DATE: | Wednesday, May 23, 2012 |
TIME: | 3:00 pm |
PLACE: | Council Room (SITE 5-084) |
TITLE: | Document Clustering with Dual Supervision |
PRESENTER: | Evangelos Milios Dalhousie University |
ABSTRACT: Nowadays, academic researchers maintain a personal library of papers,
which they would like to organize based on their needs.
Clustering techniques are often employed to achieve this goal by
grouping the document collection into different topics.
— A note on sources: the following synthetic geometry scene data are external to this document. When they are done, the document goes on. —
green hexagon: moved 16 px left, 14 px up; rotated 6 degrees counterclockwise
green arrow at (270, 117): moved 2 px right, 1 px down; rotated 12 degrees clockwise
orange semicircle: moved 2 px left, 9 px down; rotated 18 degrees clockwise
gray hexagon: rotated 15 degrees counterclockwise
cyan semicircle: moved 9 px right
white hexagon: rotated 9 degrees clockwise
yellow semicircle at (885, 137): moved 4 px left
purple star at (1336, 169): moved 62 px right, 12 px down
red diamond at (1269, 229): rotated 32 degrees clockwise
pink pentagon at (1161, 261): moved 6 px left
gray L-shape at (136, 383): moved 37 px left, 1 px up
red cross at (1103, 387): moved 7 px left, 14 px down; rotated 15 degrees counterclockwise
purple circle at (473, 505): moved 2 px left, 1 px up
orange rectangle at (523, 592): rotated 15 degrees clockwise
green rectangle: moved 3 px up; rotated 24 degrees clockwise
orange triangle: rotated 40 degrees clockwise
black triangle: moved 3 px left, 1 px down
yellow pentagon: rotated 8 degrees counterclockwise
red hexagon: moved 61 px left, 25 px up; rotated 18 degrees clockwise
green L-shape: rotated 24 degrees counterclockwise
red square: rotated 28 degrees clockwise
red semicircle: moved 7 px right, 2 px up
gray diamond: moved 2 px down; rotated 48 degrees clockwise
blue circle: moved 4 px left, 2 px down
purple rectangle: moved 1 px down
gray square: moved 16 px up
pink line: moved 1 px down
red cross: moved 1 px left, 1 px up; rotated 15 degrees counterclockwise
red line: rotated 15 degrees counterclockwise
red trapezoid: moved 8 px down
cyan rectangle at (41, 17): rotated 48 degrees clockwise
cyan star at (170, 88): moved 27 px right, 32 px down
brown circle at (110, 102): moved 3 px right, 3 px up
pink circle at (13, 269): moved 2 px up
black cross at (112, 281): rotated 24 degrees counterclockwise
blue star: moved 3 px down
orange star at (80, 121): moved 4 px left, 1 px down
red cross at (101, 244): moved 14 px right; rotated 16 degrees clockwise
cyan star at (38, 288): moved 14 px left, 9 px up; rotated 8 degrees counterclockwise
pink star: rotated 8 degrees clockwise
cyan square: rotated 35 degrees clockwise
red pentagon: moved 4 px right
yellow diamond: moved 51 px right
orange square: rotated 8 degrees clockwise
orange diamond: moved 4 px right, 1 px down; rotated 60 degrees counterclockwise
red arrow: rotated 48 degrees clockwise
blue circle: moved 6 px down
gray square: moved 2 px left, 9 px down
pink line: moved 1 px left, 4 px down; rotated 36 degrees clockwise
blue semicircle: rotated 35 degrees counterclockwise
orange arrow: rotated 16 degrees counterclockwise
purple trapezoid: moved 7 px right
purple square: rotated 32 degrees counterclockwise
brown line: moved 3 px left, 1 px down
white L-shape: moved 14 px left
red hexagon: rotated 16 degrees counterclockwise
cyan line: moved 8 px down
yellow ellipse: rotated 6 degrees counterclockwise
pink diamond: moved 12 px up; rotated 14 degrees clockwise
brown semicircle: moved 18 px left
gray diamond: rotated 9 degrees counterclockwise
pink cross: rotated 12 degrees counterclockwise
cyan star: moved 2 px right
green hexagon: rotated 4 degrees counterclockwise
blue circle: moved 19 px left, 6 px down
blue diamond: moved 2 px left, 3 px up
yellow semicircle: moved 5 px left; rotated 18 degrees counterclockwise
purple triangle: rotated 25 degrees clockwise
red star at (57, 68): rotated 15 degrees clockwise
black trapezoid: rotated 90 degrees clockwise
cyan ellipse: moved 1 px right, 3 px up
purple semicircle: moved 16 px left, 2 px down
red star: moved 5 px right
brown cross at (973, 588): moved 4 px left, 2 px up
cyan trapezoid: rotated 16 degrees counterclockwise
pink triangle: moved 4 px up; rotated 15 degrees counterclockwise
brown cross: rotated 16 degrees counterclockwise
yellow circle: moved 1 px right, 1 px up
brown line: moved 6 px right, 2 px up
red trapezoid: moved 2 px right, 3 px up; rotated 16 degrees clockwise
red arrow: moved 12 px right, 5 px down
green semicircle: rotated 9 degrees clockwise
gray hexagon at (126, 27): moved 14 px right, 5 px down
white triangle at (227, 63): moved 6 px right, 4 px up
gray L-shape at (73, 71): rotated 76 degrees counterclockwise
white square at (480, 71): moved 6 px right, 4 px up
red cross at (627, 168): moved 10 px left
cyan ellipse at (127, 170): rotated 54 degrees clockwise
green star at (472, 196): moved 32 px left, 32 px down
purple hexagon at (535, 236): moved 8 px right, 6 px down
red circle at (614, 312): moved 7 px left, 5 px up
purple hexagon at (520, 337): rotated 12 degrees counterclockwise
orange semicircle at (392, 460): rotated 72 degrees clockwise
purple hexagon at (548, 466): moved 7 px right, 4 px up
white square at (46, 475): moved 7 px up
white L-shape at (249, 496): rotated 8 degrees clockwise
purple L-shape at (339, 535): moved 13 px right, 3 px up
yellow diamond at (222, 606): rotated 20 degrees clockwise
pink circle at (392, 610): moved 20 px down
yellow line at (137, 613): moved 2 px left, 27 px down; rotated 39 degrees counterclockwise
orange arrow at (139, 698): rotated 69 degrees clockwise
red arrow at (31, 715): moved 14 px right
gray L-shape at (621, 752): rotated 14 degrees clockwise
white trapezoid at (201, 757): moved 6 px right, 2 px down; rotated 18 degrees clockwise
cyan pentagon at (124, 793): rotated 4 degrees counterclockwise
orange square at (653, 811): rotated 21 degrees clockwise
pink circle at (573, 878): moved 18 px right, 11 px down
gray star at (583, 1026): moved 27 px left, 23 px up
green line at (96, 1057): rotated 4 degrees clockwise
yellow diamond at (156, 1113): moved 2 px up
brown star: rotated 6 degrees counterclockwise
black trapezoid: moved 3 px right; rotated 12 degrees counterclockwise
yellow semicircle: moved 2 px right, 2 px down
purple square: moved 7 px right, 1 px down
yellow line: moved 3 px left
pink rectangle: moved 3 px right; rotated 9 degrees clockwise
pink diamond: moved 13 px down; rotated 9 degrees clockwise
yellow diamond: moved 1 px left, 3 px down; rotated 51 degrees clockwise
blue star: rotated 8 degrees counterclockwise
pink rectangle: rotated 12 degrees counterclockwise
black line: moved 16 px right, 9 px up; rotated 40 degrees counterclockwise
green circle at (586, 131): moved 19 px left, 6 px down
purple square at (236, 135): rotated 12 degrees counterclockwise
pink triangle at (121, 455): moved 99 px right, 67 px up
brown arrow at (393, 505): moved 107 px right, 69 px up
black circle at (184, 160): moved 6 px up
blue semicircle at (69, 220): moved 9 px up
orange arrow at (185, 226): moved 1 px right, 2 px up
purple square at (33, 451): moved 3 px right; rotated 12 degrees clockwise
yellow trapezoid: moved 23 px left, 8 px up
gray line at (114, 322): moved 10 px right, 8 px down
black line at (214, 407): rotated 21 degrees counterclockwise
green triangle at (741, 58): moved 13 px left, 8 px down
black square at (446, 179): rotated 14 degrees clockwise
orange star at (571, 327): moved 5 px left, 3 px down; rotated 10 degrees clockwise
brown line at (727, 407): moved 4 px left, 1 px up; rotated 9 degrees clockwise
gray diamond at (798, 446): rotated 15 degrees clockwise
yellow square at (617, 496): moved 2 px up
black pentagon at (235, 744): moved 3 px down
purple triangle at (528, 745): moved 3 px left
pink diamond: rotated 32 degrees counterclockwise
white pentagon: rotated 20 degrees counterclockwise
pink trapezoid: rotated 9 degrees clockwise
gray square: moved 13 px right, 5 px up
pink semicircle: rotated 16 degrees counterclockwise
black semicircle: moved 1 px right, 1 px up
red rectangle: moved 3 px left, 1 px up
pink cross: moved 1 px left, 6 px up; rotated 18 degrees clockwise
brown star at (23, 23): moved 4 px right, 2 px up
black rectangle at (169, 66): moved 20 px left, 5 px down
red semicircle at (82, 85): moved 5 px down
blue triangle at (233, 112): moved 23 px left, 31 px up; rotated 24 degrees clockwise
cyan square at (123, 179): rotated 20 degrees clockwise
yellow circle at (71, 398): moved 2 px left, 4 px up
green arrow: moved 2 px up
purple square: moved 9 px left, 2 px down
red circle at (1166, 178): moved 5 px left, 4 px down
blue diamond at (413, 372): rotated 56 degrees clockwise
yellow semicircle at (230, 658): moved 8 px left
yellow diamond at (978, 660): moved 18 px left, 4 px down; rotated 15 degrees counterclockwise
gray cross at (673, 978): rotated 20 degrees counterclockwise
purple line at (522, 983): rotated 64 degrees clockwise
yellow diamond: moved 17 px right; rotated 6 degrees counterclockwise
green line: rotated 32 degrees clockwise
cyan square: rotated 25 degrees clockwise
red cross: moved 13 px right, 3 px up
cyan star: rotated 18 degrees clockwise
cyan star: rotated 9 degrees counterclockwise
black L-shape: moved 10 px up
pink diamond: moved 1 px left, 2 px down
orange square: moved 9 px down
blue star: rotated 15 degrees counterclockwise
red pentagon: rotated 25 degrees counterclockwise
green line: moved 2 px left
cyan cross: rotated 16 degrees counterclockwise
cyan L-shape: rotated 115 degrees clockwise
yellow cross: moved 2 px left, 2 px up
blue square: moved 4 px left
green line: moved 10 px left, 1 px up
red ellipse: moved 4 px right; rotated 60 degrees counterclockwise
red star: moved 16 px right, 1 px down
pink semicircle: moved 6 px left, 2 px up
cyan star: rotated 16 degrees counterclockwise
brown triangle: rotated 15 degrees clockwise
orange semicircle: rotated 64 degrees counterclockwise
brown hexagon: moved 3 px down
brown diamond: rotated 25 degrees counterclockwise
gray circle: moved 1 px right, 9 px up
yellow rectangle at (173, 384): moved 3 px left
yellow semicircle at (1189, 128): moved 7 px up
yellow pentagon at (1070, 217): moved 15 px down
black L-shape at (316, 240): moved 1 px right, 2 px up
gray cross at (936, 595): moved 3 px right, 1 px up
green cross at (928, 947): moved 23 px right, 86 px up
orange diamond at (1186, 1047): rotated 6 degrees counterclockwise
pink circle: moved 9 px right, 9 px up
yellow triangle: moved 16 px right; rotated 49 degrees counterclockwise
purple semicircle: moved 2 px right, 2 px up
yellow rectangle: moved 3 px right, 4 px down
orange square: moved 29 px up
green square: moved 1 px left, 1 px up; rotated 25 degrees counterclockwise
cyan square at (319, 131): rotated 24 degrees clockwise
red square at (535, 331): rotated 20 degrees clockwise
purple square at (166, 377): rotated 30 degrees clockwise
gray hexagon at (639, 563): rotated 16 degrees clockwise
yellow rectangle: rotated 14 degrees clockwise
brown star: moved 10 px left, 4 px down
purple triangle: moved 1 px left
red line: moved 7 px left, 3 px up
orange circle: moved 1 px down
Unsupervised clustering does not require any user effort but only
produces one universal output with which users may not be
satisfied. Therefore, document clustering needs user input for guidance
to generate personalized clusters. Semi-supervised
clustering incorporates prior information and has the potential to
produce customized clusters. Traditional semi-supervised
clustering is based on user supervision in the form of labeled instances
or pairwise instance constraints. However, alternative
forms of user supervision exist such as labeling features. The joint use
of document-level and feature-level supervision has been
called dual supervision. We first explore a framework to use feature
supervision for feature selection by indicating
whether a feature is useful for clustering. Second, we enhance the
semi-supervised clustering with feature supervision using feature
re-weighting. Third, we propose a unified framework to combine document
supervision and feature supervision through seeding. The
newly proposed algorithms are evaluated using oracles and demonstrated
to be helpful in producing better clusters matching a
single user's point of view than document clustering without any
supervision and with only document supervision. Finally, we
conduct a user study to confirm that different users have different
understandings of the same document collection and prefer
personalized clusters. At the same time, we demonstrate that document
clustering with dual supervision is able to produce good
personalized clusters even with noisy user input. Dual supervision is
also demonstrated to work better in personalization than any
single form of supervision.
|